3.25.2015

Food Issues Book Club: Appetite for Profit, Chapter 12

Hello all!  Welcome to the NOiG Food Issues Book Club, wherein I read books about food stuff, summarize each book by chapter, and then attempt to apply that book chapter's ideas to the New Orleans food environment and my own experiences.  Fun right?!  Check out previous installations here.  I'd love it if you'd read along and join in!  And now, without further ado...

Appetite for Profit, Chapter 12: Scapegoating Lawyers

Summary:

A CCF print ad that manages to be
fearmongering, fat-shaming,
AND lawyer-shaming.
In the grand old tradition of bad actors always and everywhere, the food industry would rather create rules to protect itself than to change its harmful (profitable) ways.  This tendency was shown clearly in the mid-2000s, when a series of federal and state bills was proposed with the purpose of shielding food companies from any liability for its customers becoming obese or otherwise unhealthy.  As of 2006, 21 states (including Louisiana) had enacted laws that banned obesity-related lawsuits.  "[W]hile food companies are busy proclaiming how much they want to be a part of the solution, behind the scenes, they are lobbying to protect themselves... ."

These anti-obesity-lawsuit laws are both unnecessary and telling, based as they are on an imaginary foe.  Frivolous lawsuits - those without any real legal grounds - are already disallowed and can lead to sanctions against lawyers who bring them.  Despite what groups such as the Center for Consumer Freedom may claim, there is not in fact an "army of greedy trial lawyers" from whom the industry needs protection.  As such, the laws have been called "a solution in search of a problem."

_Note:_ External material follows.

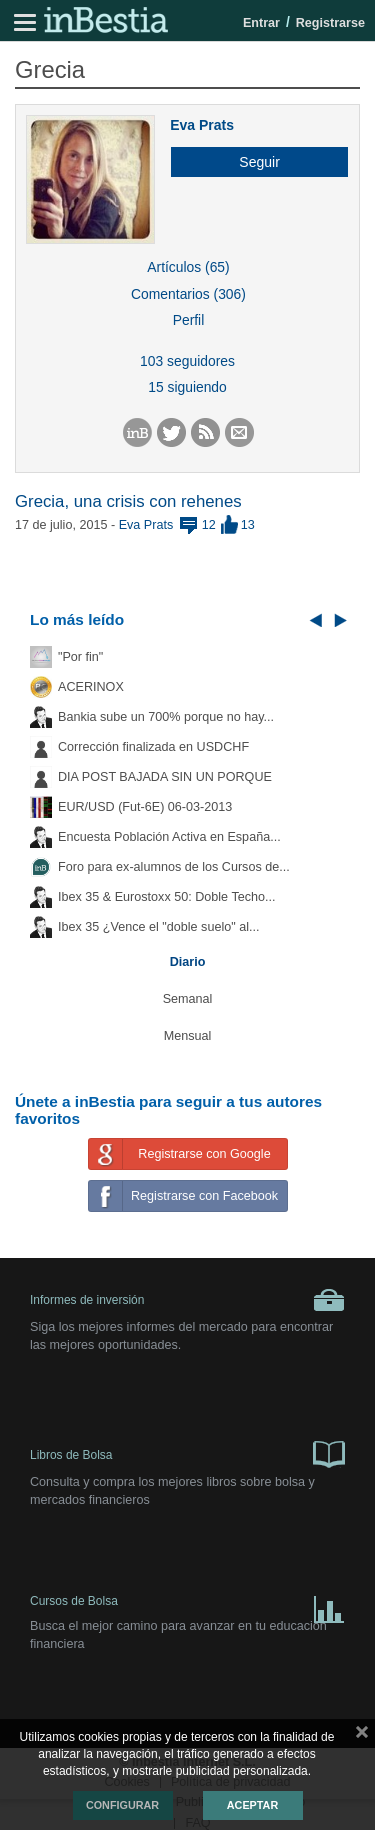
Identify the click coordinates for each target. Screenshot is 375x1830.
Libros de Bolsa (187, 1453)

"If food companies are so worried about becoming targets of lawsuits, why don't they change their business practices to act more responsibly?"  That is the million-dollar question.

Discussion:

I've worked with attorneys for nearly a decade now, and one thing is universally true whether they're at a firm making money$$$$$ or at a non-profit doing good: they do not - I repeat, DO NOT - file cases that they can't win.  They certainly don't file cases that are actually frivolous per the law - that's the kind of thing you lose your license over.

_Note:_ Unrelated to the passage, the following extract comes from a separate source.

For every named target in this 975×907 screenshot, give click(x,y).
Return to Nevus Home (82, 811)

Of course one (now-notorious) case was filed in 2002 against McDonald's.  A class action on behalf of several ill children, the case was less about obesity than about deceptive advertising, obfuscation, and accountability.  The case was dismissed in 2003 not because it was frivolous but because "the plaintiffs had failed to show that McDonald's engaged in deceptive practices and that consumers had inadequate access to information about McDonald's products."  The case was appealed and remanded (sent back to the court in which it was originally heard), and ultimately was "voluntarily dismissed with prejudice" in 2011 which frankly I don't understand.  But it was never ruled to be frivolous.

Another case was filed in 2012, specifically about the inclusion of toys in HappyMeals; it too was dismissed - but not because it was found to be frivolous.  The lawyers at McD's who throw around that word know what they're doing - they know that it has a different meaning in the legal world than in general discourse.  I'd love to see them sanctioned for it.

As for Louisiana's so-called "Commonsense Consumption Act" (Act 158 from the 2003 legislative session, in state law as LA Rev Stat § 9:2799.6), wouldn't it be great to get that repealed?  Just to send the message to food companies that they are liable for the products they sell, just like tobacco companies and asbestos companies before them?  Perhaps someone can work on it for the next legislative session.  For policy dorks, please take note that ALEC provides a model CCA on its website - that should tell you something about its true intent.